Ultimately Lores and the executive team earned 67.3% of their target bonus on average. HP described the tariff hit as having “unexpected magnitude” on its financial results and annual and long-term incentive plan calculations after the relevant goals had been set, suggesting that the bonus payouts would have been lower had the tariff impact not been excluded. The compensation committee also used discretion to bring down the executive payouts in line with the broader employee pool, a small acknowledgment of the optics of shielding C-suite executives while the broader workforce takes it on the chin. Lores collected $1.9 million and then stepped down from HP in February and joined PayPal as its new CEO this month. 

HP did not respond to a request for comment. 

Peek, who spoke generally and not about any specific companies, acknowledged the reputational pressure some of these decisions can carry.

“If the company is making these adjustments and giving executives a big payout at the same time as significant layoffs, I’m not sure shareholders would formally comment on that, but the overall optics would be seen in the press,” said Peek. 

Hedging the Goals

Other companies handled uncertainty earlier, back at the goal-setting stage before a carveout would be on the table. Unlike HP, Apple didn’t strip out any costs after the fact, the board made goals conservative at the start.

For the past three fiscal years, Apple’s compensation committee has set at least one bonus target at or below the prior year’s actual results. Bonuses pay out at Apple based on hitting threshold, target, and maximum performance. Hitting threshold earns 50% of the target payout for that measure, hitting the target gets them 100%, and clearing the top rung, the maximum, means executives can double their bonus opportunity. 

For fiscal 2025, Apple’s people and compensation committee appear to have faced a conundrum. Apple’s fiscal year begins in late September and the committee sets goals prior to the start of the fiscal year. President Trump was campaigning against Vice President Kamala Harris and his agenda included massive new tariffs on imports that would hit Apple’s China-based manufacturing significantly. Trump’s tariff rollout wouldn’t happen for roughly another six or seven months when the committee was setting goals. In hashing them out, the committee considered financial results from prior years “as a reference point” but chose goals for 2025 that would “reflect strong financial results commensurate with the projected business and economic conditions for the current fiscal year,” the report in Apple’s 2026 proxy statement reads. 

The fiscal 2024 results were key for determining the goals for fiscal 2025. 

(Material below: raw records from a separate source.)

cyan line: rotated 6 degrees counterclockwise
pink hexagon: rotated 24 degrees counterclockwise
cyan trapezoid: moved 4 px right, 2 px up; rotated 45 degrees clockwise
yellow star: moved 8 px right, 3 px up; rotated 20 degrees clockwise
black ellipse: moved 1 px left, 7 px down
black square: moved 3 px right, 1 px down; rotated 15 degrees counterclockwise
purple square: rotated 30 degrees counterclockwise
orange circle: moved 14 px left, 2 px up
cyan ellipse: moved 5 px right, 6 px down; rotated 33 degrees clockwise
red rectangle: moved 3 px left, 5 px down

In fiscal 2024—which saw Apple launch its iPhone 16 and $3,499 Vision Pro virtual reality headset—Apple delivered record net sales of $391 billion and operating income results of $123.2 billion. The results were 2% and 8% year-over-year increases, respectively. 

For fiscal 2025, the board set the net sales target at $391 billion—the exact same as the prior year’s actual result. The operating income target was set at $118.5 billion, some $4.7 billion lower than the prior year’s actual result. In doing so, the proxy points to “trade policies and impacts and foreign currency” fluctuations as the rationale for the goal-setting but the committee doesn’t specify a certain anticipated hit to profit margins.

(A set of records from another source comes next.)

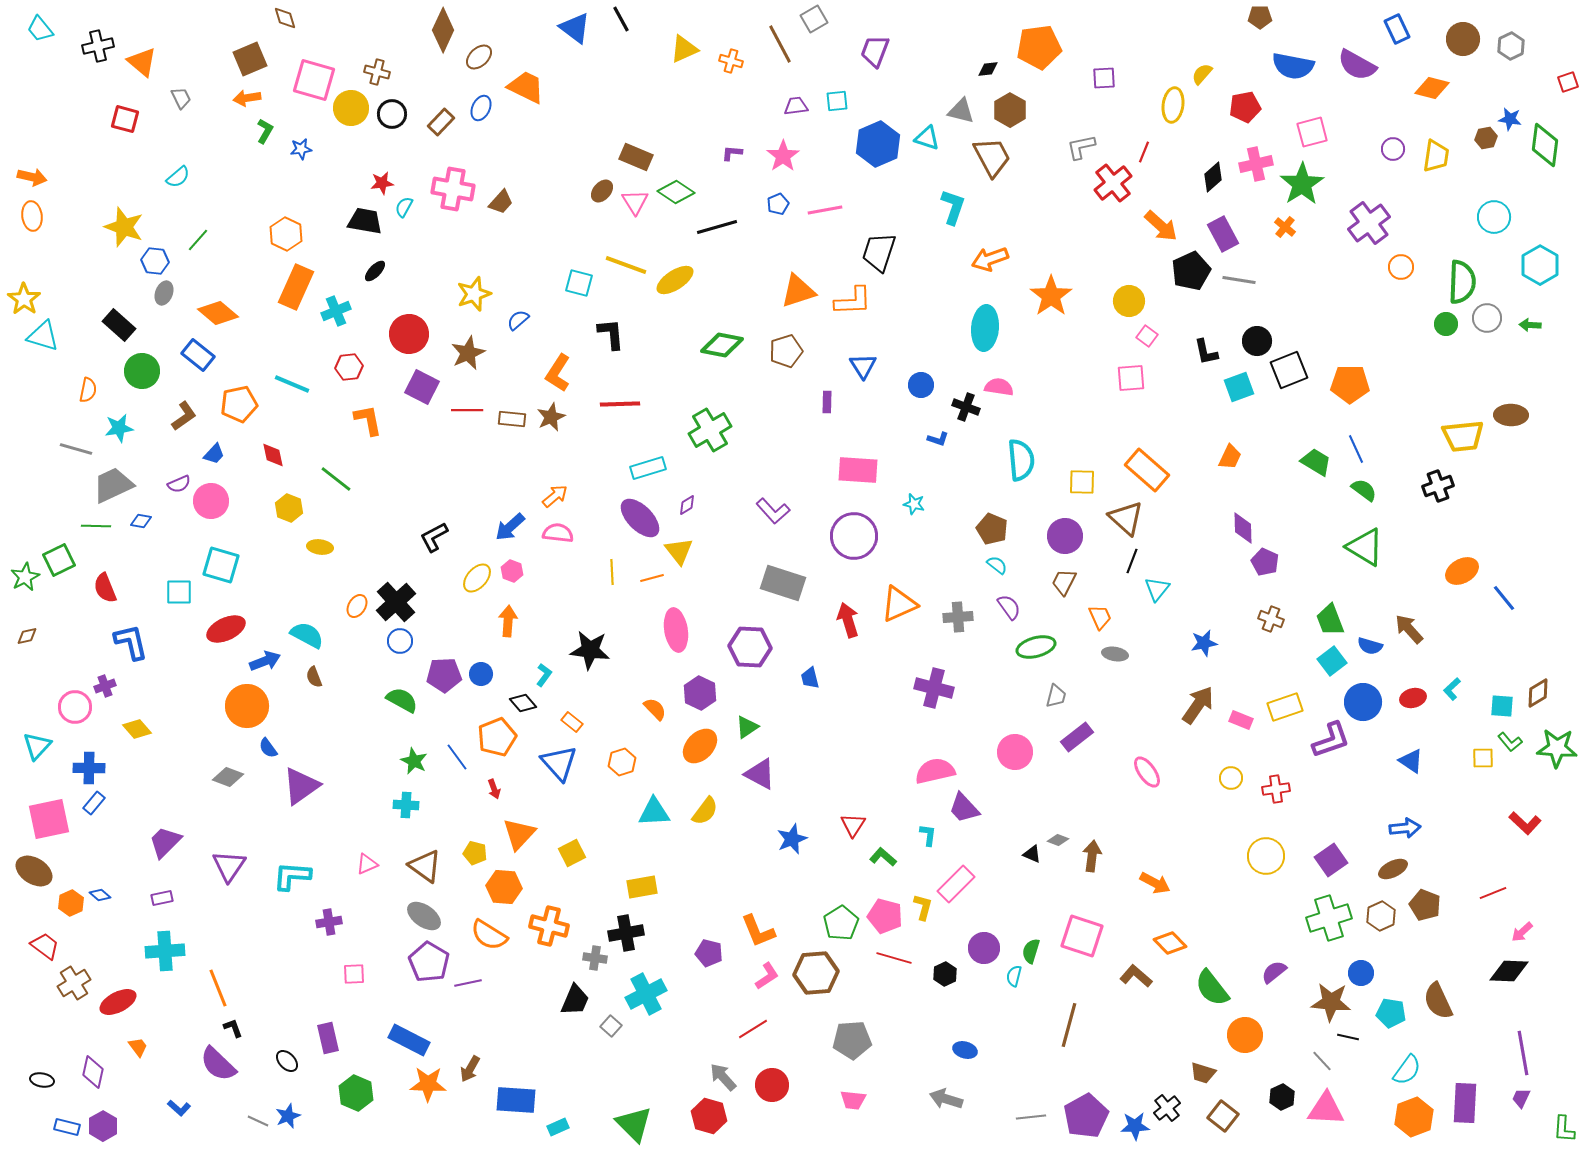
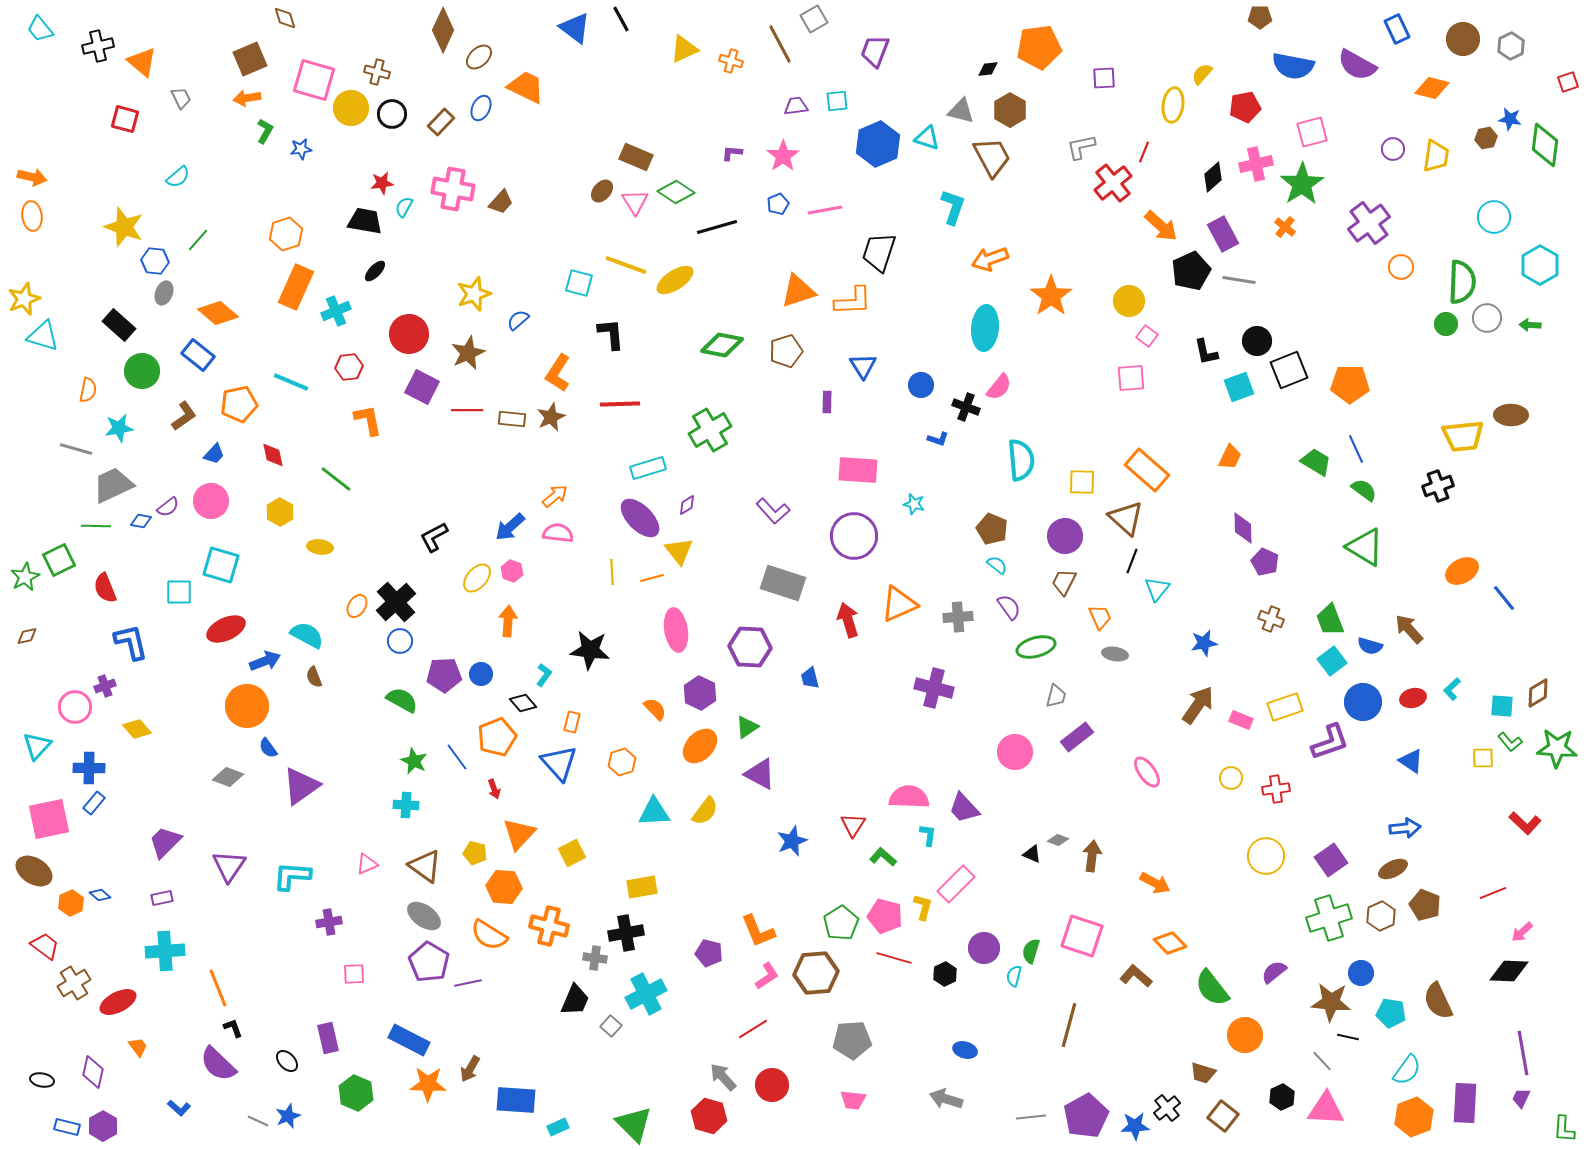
orange hexagon at (286, 234): rotated 16 degrees clockwise
yellow star at (24, 299): rotated 16 degrees clockwise
cyan line at (292, 384): moved 1 px left, 2 px up
pink semicircle at (999, 387): rotated 120 degrees clockwise
purple semicircle at (179, 484): moved 11 px left, 23 px down; rotated 15 degrees counterclockwise
yellow hexagon at (289, 508): moved 9 px left, 4 px down; rotated 8 degrees clockwise
orange rectangle at (572, 722): rotated 65 degrees clockwise
purple L-shape at (1331, 740): moved 1 px left, 2 px down
pink semicircle at (935, 771): moved 26 px left, 26 px down; rotated 15 degrees clockwise
blue star at (792, 839): moved 2 px down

Ultimately, Cook and Apple delivered extraordinary results so strong the structural safety net constructed for the year may have been moot. Net sales in fiscal 2025 swelled to $416.2 billion and operating income was $133.1 billion—bashing past the maximum performance thresholds by more than $14 billion in net sales and $9 billion in operating income.  Cook and the other named executive officers took home maximum payouts on their annual bonuses, which for Cook equated to $12 million, according to Apple’s disclosures. 

The same broad pattern also appeared in fiscal years 2023 and 2024 when Apple set at least one target at or below the prior year’s actual results. During fiscal years 2021 and 2022, the targets were both set above the prior year’s actual results. 

Apple did not respond to requests for comment. 

In the proxy, the compensation committee explained the reasons behind the approach, and wrote that it made the decisions after considering business scenarios “and once again focusing on the underlying business performance rather than the absolute growth rates.”

Generally, companies don’t lower the bar in goal setting arbitrarily, they align targets with their financial budgets to measure performance against what they reasonably anticipate, Czyzewski noted. In setting comp-related goals, companies take into consideration their strategic growth for the year, including growth expectations, and headwinds and tailwinds in the industry and broader economy when they set budgets, added Peek. Target incentive goals are usually set at budget and should “be achievable but stretch,” she said.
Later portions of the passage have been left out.